How do we find a way to enable people to more easily and powerfully interact with their data that is stored across applications from competing corporate entities and government agencies? Progress on the data side is well underway with widespread adoption of formats like XML and RSS. On the user interface side, we can encourage the adoption of standards and patterns. We solve the same problems for different products time and time again. We should share those solutions.
We can also look to other areas of practice for inspiration. In the realm of product design for home electronics, the concept of one interface for interaction has forward momentum. The first step was the universal remote control, which pulled together the functions of a dozen different television, cable, DVD, video, stereo, and CD remotes. Admittedly, many iterations of the universal remote have been difficult to use, so the concept is not fully realized.
However, in the same vein, the Pittsburgh Pebbles PDA Project—a partnership between Carnegie Mellon University and research and design firm MAYA—is jointly developing software for handheld personal digital assistants (PDAs) that can control a much broader range of devices via Bluetooth® or other wireless protocols.

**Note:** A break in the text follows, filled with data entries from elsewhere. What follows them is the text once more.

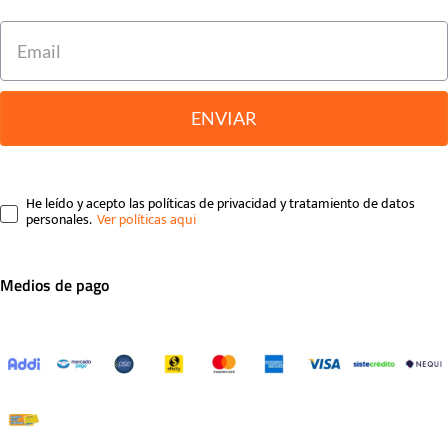
ENVIAR
He leído y acepto las políticas de privacidad y tratamiento de datos
personales.
Medios de pago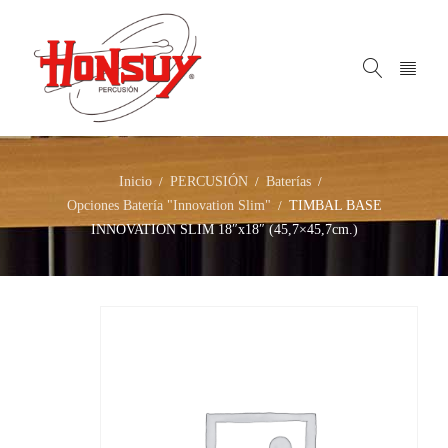
Inicio
PERCUSIÓN
Baterías
/
/
/
Opciones Batería "Innovation Slim"
TIMBAL BASE
/
INNOVATION SLIM 18″x18″ (45,7×45,7cm.)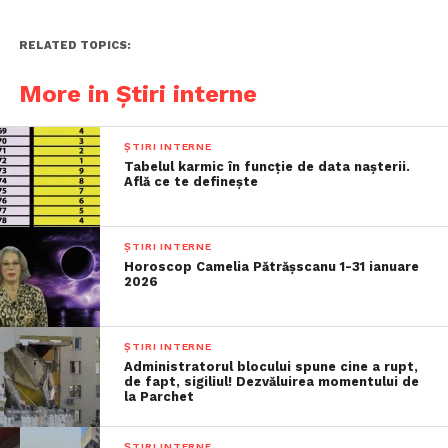
RELATED TOPICS:
More in Știri interne
ȘTIRI INTERNE
Tabelul karmic în funcție de data nașterii.
Află ce te definește
ȘTIRI INTERNE
Horoscop Camelia Pătrășscanu 1-31 ianuare
2026
ȘTIRI INTERNE
Administratorul blocului spune cine a rupt,
de fapt, sigiliul! Dezvăluirea momentului de
la Parchet
ȘTIRI INTERNE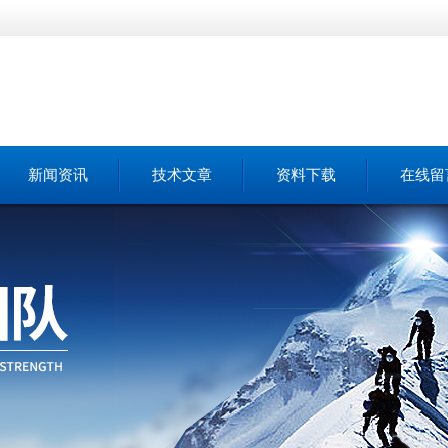
新闻资讯
技术文章
资料下载
在线留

The Carnegie Mellon site describes the parameters of the endeavor, as follows: “The concept is that when users point their own hand-held[s] at a light switch, at a photocopier in an office, at a machine tool in a factory, at a VCR at home, at a piece of test equipment in the field, or at almost any other kind of device, the device will send to the hand-held a description of its control parameters. The hand-held uses this information to create an appropriate control panel, taking into account the properties of the controls that are needed, the properties of the hand-held (the display type and input techniques available), and the properties of the user....” According to MAYA, in preliminary tests of the Personal Universal Controller, “users completed tasks with 80% fewer errors and in half the time.”
In describing their contribution to the Pebbles project, MAYA asks, “What if interfaces belonged to users instead of devices?” The question for those designing digital user interfaces could then be: “What if user interfaces belonged to people instead of software?”
We are moving forward into an increasingly complex world of information systems. Now is a good time to consider sharing our design efforts and taking steps toward integrating our user interface solutions, so people can stop writing passwords on paper and start efficiently accomplishing the tasks they set out to do.